Rapidly growing urban peripheries are emerging as a key topography for water management, with corporate production sites now crucial participants alongside industrial users, agriculture and households. Combined with the effects of climate change, this can lead to a lack of safe water for those who need it most.

Our Beyond the Boundary programme in India is paving  the way for a sustainable future

Our ground-breaking project aims to improve watershed-scale stewardship in India’s urban peripheries by integrating data, aligning stakeholder interests, and providing best-practice guidance for collective action. Our vision for Beyond the Boundary is a world in which corporate water stewardship of water resources and inclusive collective action improve conditions for people and the environment at the watershed scale, and our mission is to support corporate production sites as effective water stewards in their watersheds and enable collective action with stakeholders for better water management.

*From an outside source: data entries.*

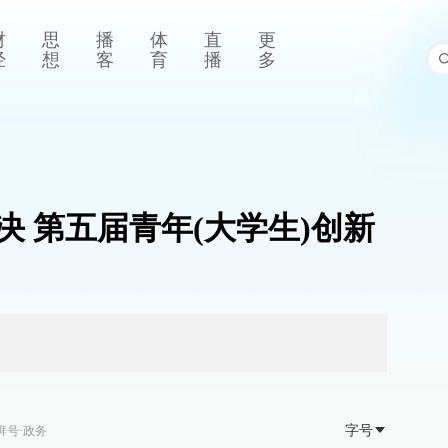
财
思
播
体
直
更
经
想
客
育
播
多
决 第五届青年(大学生)创新
字号
湃号·政务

For a water-secure future, we need stakeholders (key decision-makers and partners) to work collectively across their watersheds.  Our programmes team and our partners have been working for one year in Anekal, outside the growing city of Bangalore, to generate a comprehensive hydrological model and recommendations for watershed interventions to secure a safe, sustainable water supply for all.


“Beyond the Boundary is bringing together global expertise in community development and hydrology to create new ways of managing water. Sharing knowledge on good water management is one of the ways that we can reduce the impact of climate change and the global water crisis. Watersheds on urban peripheries are typically hotly contested between multiple stakeholders competing for abstractions. Corporate entities are powerful actors in these areas, and fairness and justice in resource allocations can be lacking. These areas suffer for a lack of coordination, information asymmetry and ineffective regulations when in comes to groundwater resources”

Jon Shepherd, Head of Programmes & Funding at Frank Water

Work so far

In year one, Frank Water’s team successfully collaborated with leading technical and local partners to assess the state of water resources and water governance in Anekal taluk, a peri-urban area on the outskirts of Bengaluru, Bangalore, building on their previous experience in this area.

Anekal is an urbanising industrial area with 700,000 residents. In Anekal town, 38% of residents lack a connection to mains water.  In addition, it is home to 137 factories engaged in the electronics industry today. Around 80-90% of water demand is for agriculture whilst domestic and industrial demands accounts for around 10-20%. Around 60% of borewells are non-functional as of the present day.

The team generated a model to forecast water resource availability using both earth observation (EO) data and local surveys, created a series of decision indicators to support better and fairer decision-making for water resource allocations, and produced a comprehensive stakeholder map of water resources management institutions.

The model and associated forecasts are available on the online platform here.

Widening our scale and scope in India

As we enter the second phase of the project, we shall be continuing our work in Aneka taluk and applying a similar approach to Sriperumbudur outside the city of Chennai. We shall be focussing on the role of industrial production sites beyond their boundaries and will be founding a Coalition for Water Stewardship to enable them to play a positive role in creating a sustainable water balance and supporting fairer water allocations in their watershed.

Map of India

Our current partners

Core funding for the first two years of the project has been sourced from Apple through an environmental partnership. For the first year of the project, we collaborated with Myrada and the Foundation for Ecological Security to gain a deep multi-faceted understanding of the watershed in Anekal. DHI, our technical partner, harnessed its world-leading modelling expertise to create a watershed model and forecast the impact of multiple climate change scenarios.